> Porsche leads Craft-Bamboo’s Cao and Morad home
> Silver win and third overall for Harmony’s Ferrari
> Yuan/Ye add second Silver-Am victory; Okura/Hamaguchi take Am honours
> Result: Sepang Race 2
Lu Wei and Laurin Heinrich clinched a commanding victory from pole position in Fanatec GT World Challenge Asia Powered by AWS’s second 60-minute race at Sepang.
The Origine Motorsport Porsche was never troubled after Heinrich pulled nine seconds clear of Daniel Morad in the opening stint before Lu took the chequered flag 14 seconds ahead of the same Mercedes-AMG also driven by Cao Qi. The result was a tonic of sorts for Craft-Bamboo’s #30 crew, whose Race 1 podium chances were ended by a puncture.

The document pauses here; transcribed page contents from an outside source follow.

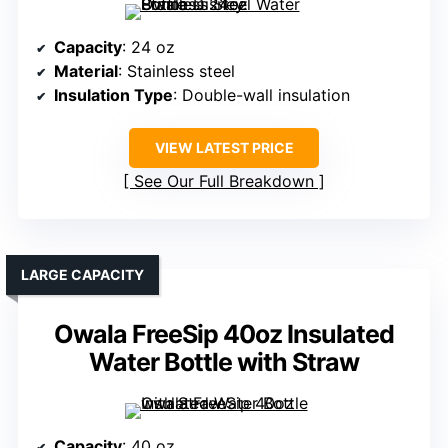
Capacity
: 24 oz
Material
: Stainless steel
Insulation Type
: Double-wall insulation
VIEW LATEST PRICE
See Our Full Breakdown
LARGE CAPACITY
Owala FreeSip 40oz Insulated
Water Bottle with Straw
Capacity
: 40 oz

Absolute Racing’s post-race penalty for final lap contact with Climax’s #22 Mercedes-AMG promoted Harmony’s Silver class-winning Ferrari shared by Luo Kailuo and Liang Jiatong to third overall.
Silver-Am was won for the second time this weekend by Origine’s other 911 despite Yuan Bo and Leo Ye Hongli serving a five-second success penalty for their Race 1 overall podium. Further back, The Spirit of FFF Racing’s Mineki Okura and Hiroshi Hamaguchi clinched Am victory in their Audi by passing AMAC’s Porsche on the final lap.
ORIGINE CRUISE TO VICTORY
Victory by 14 seconds was no less than Origine’s #4 Porsche deserved after Heinrich converted his Q2 pace – the German qualified 0.5s faster than anyone else – into a commanding lead by the end of the opening stint.

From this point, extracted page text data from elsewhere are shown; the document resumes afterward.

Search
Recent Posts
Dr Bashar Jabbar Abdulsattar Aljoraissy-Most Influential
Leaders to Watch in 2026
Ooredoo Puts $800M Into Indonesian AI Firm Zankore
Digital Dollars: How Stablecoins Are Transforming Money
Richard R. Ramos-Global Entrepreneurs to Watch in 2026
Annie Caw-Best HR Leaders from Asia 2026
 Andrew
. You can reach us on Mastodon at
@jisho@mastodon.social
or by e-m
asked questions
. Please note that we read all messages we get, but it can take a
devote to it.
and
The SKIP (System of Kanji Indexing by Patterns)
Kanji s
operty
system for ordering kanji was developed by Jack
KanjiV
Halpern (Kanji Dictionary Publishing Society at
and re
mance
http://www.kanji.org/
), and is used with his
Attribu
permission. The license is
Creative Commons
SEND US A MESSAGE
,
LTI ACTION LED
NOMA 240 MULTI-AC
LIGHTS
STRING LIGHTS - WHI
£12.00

Markus Winkelhock’s spinning Audi helped the likes of Alessio Picariello, Joel Eriksson and Tsubasa Kondo make significant gains at turn one on the opening lap. But none of that concerned Heinrich who powered clear after initially holding off Morad, Ralf Aron, Fabian Schiller and the fast-starting Jordan Love.
Picariello and Eriksson both passed Love before the leading Pros all pitted towards the end of the 10-minute window. A short Full Course Yellow period triggered by Elegant Racing’s crashed Mercedes-AMG coincided with some of those stops, but the order and gaps were largely unaffected.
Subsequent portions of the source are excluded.